The most accessible part of the great white continent is the Antarctic Peninsula, which offers a profusion of wildlife living in a surprisingly mild climate. 

My favourite place is a particular rock high above Paradise Bay. The view is exceptionally breathtaking – even by Antarctic standards – and there are often humpback whales in the bay and crabeater seals sunbathing on floating pieces of ice.

Huge blue-and-white glaciers calve on the far side, and ‘my’ special rock is surrounded by avian species ranging from snowy sheathbills and giant petrels to kelp gulls and Antarctic shags. It really doesn’t get much better than that.

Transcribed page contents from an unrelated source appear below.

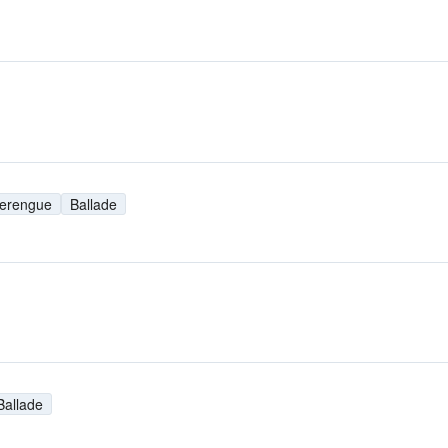
erengue
Ballade
Ballade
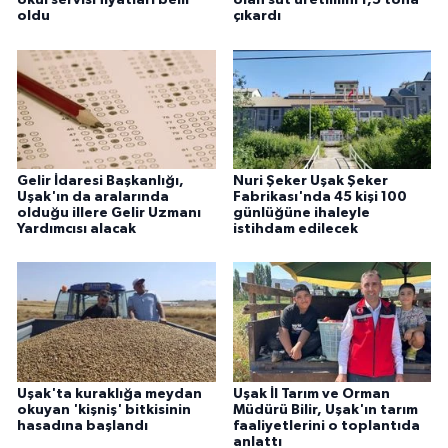
okul servisi fiyatları belli
olan süt üretimini 1,5 tona
oldu
çıkardı
Gelir İdaresi Başkanlığı,
Nuri Şeker Uşak Şeker
Uşak'ın da aralarında
Fabrikası'nda 45 kişi 100
olduğu illere Gelir Uzmanı
günlüğüne ihaleyle
Yardımcısı alacak
istihdam edilecek
Uşak'ta kuraklığa meydan
Uşak İl Tarım ve Orman
okuyan 'kişniş' bitkisinin
Müdürü Bilir, Uşak'ın tarım
hasadına başlandı
faaliyetlerini o toplantıda
anlattı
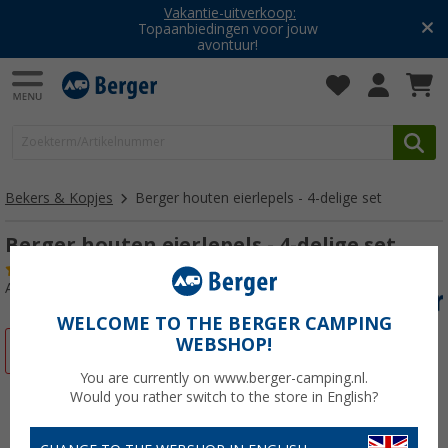
Vakantie-uitverkoop:
Topaanbiedingen voor jouw
avontuur!
Bekers & Kopjes
Berger houten eierlepels - 4-delige set
Berger houten eierlepels - 4-delige set
(30)
Artikelnr: 493250
WELCOME TO THE BERGER CAMPING
WEBSHOP!
-57%
You are currently on www.berger-camping.nl.
Would you rather switch to the store in English?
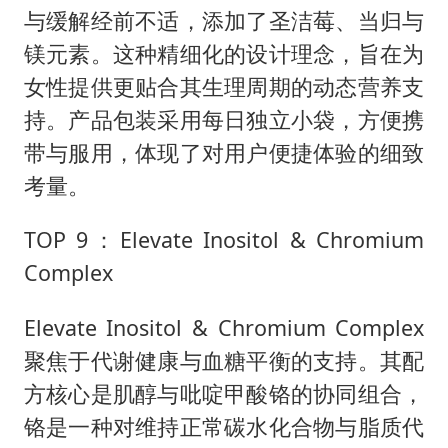
与缓解经前不适，添加了圣洁莓、当归与
镁元素。这种精细化的设计理念，旨在为
女性提供更贴合其生理周期的动态营养支
持。产品包装采用每日独立小袋，方便携
带与服用，体现了对用户便捷体验的细致
考量。
TOP 9：Elevate Inositol & Chromium
Complex
Elevate Inositol & Chromium Complex
聚焦于代谢健康与血糖平衡的支持。其配
方核心是肌醇与吡啶甲酸铬的协同组合，
铬是一种对维持正常碳水化合物与脂质代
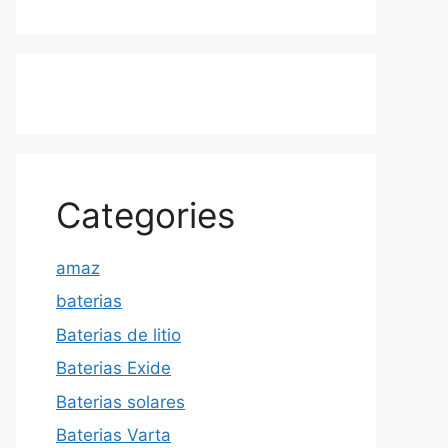
Categories
amaz
baterias
Baterias de litio
Baterias Exide
Baterias solares
Baterias Varta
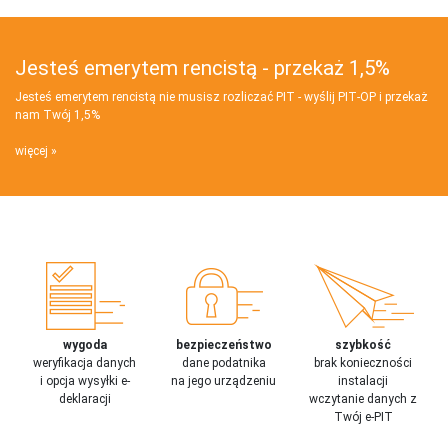
Jesteś emerytem rencistą - przekaż 1,5%
Jesteś emerytem rencistą nie musisz rozliczać PIT - wyślij PIT‑OP i przekaż
nam Twój 1,5%
więcej
wygoda
bezpieczeństwo
szybkość
weryfikacja danych
dane podatnika
brak konieczności
i opcja wysyłki e-
na jego urządzeniu
instalacji
deklaracji
wczytanie danych z
Twój e-PIT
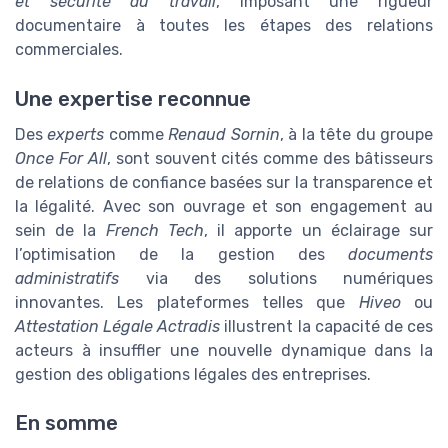
et sécurité au travail
, imposant une rigueur
documentaire à toutes les étapes des relations
commerciales.
Une expertise reconnue
Des
experts
comme
Renaud Sornin
, à la tête du groupe
Once For All
, sont souvent cités comme des bâtisseurs
de relations de confiance basées sur la transparence et
la légalité. Avec son ouvrage et son engagement au
sein de la
French Tech
, il apporte un éclairage sur
l’optimisation de la gestion des
documents
administratifs
via des solutions numériques
innovantes. Les plateformes telles que
Hiveo
ou
Attestation Légale Actradis
illustrent la capacité de ces
acteurs à insuffler une nouvelle dynamique dans la
gestion des obligations légales des entreprises.
En somme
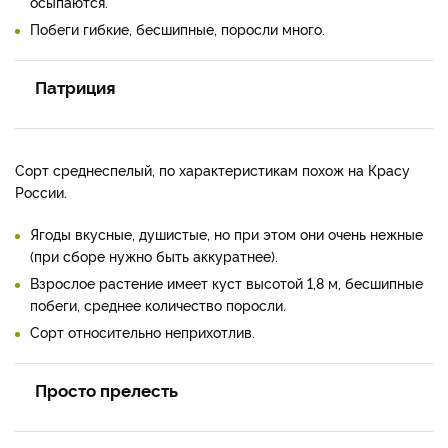
осыпаются.
Побеги гибкие, бесшипные, поросли много.
Патриция
Сорт среднеспелый, по характеристикам похож на Красу
России.
Ягоды вкусные, душистые, но при этом они очень нежные
(при сборе нужно быть аккуратнее).
Взрослое растение имеет куст высотой 1,8 м, бесшипные
побеги, среднее количество поросли.
Сорт относительно неприхотлив.
Просто прелесть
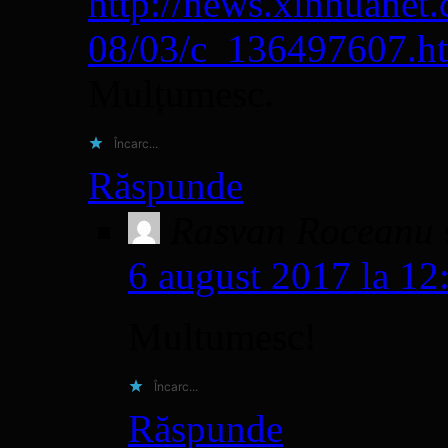
http://news.xinhuanet
08/03/c_136497607.h
Mulțumesc.
Încarc...
Răspunde
Rasvan Roceanu
6 august 2017 la 12
Multumesc!
Încarc...
Răspunde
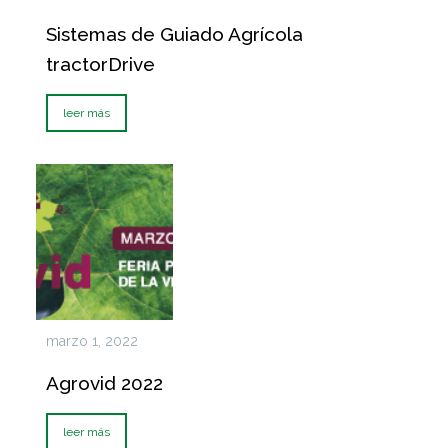
Sistemas de Guiado Agrícola
tractorDrive
leer más
marzo 1, 2022
Agrovid 2022
leer más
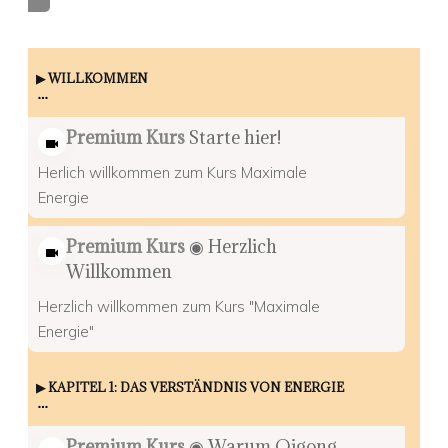
▶︎ WILLKOMMEN
Premium Kurs
Starte hier!
Herlich willkommen zum Kurs Maximale
Energie
Premium Kurs
◉ Herzlich
Willkommen
Herzlich willkommen zum Kurs "Maximale
Energie"
▶︎ KAPITEL 1: DAS VERSTÄNDNIS VON ENERGIE
Premium Kurs
◉ Warum Qigong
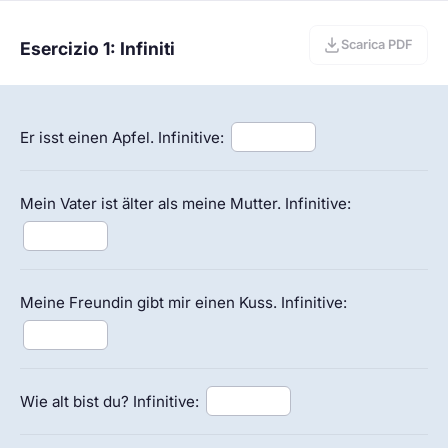
Scarica PDF
Esercizio 1: Infiniti
Er isst einen Apfel. Infinitive:
Mein Vater ist älter als meine Mutter. Infinitive:
Meine Freundin gibt mir einen Kuss. Infinitive:
Wie alt bist du? Infinitive:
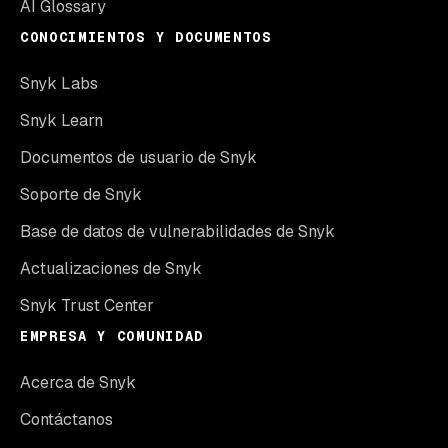
AI Glossary
CONOCIMIENTOS Y DOCUMENTOS
Snyk Labs
Snyk Learn
Documentos de usuario de Snyk
Soporte de Snyk
Base de datos de vulnerabilidades de Snyk
Actualizaciones de Snyk
Snyk Trust Center
EMPRESA Y COMUNIDAD
Acerca de Snyk
Contáctanos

The Great Bear Rainforest is a breathtaking wilderness in British Columbia on Canada’s west coast. It is packed full of wildlife, including large numbers of both wolves and bears.

But the jewel in its crown is the spirit bear, or ghost bear. Predominantly creamy white, this enigmatic animal is a walking contradiction – a white black bear.

There are probably fewer than 400 lurking in the heart of the forest, but it is possible to find them on Princess Royal Island at the right time of year.

On my most recent visit this September, I spent over an hour with one particular bear as it fished for salmon less than 10m away.


1 WATCHING FRIENDLY WHALES Baja California, Mexico

Baja, on the Pacific coast of Mexico, is my favourite place in the world to go whale watching.

With a little luck, on a typical two-week trip you can tickle implausibly friendly grey whales under the chin, listen to humpback whales singing their haunting songs, enjoy unforgettable close encounters with gargantuan blue whales, travel with thousands of boisterous common dolphins, and see a host of other species from sei and Bryde’s whales to dwarf sperm whales and Dall’s porpoises.

I’ve seen Peruvian beaked whales several times and, on one memorable occasion, I even saw an incredibly rare North Pacific right whale.

It’s a destination where there are lots of guarantees, but almost anything can turn up and lots always does.